### [EXERCISE DETAILS]
Provide only the number of lines in the records below that contain "Ромка".
□ □ □ □ □ □ □
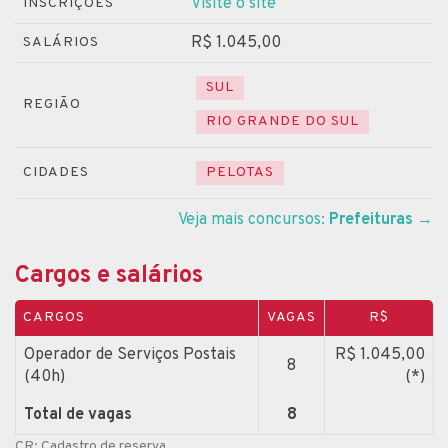
Visite o site
INSCRIÇÕES
R$ 1.045,00
SALÁRIOS
SUL
REGIÃO
RIO GRANDE DO SUL
CIDADES
PELOTAS
Veja mais concursos:
Prefeituras
→
Cargos e salários
CARGOS
VAGAS
R$
Operador de Serviços Postais
R$ 1.045,00
8
(40h)
(*)
Total de vagas
8
CR: Cadastro de reserva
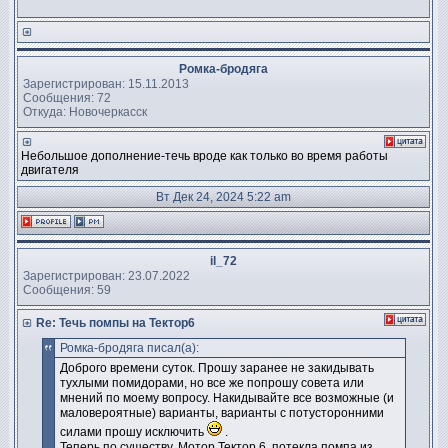
Ромка-бродяга
Зарегистрирован: 15.11.2013
Сообщения: 72
Откуда: Новочеркасск
Небольшое дополнение-течь вроде как только во время работы
двигателя
Вт Дек 24, 2024 5:22 am
il_72
Зарегистрирован: 23.07.2022
Сообщения: 59
Re: Течь помпы на Тектор6
Ромка-бродяга писал(а):
Доброго времени суток. Прошу заранее не закидывать
тухлыми помидорами, но все же попрошу совета или
мнений по моему вопросу. Накидывайте все возможные (и
маловероятные) варианты, варианты с потусторонними
силами прошу исключить
.
Теперь по существу. Мотор Тектор 6, потекла помпа из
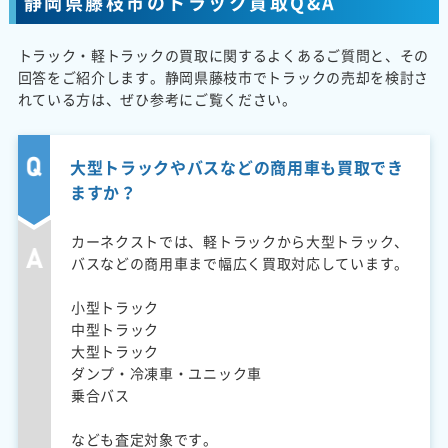
静岡県藤枝市のトラック買取Q&A
トラック・軽トラックの買取に関するよくあるご質問と、その
回答をご紹介します。静岡県藤枝市でトラックの売却を検討さ
れている方は、ぜひ参考にご覧ください。
大型トラックやバスなどの商用車も買取でき
ますか？
カーネクストでは、軽トラックから大型トラック、
バスなどの商用車まで幅広く買取対応しています。
小型トラック
中型トラック
大型トラック
ダンプ・冷凍車・ユニック車
乗合バス
なども査定対象です。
□ □ □ □ □ □ □
### [SOLVED EXERCISE]
2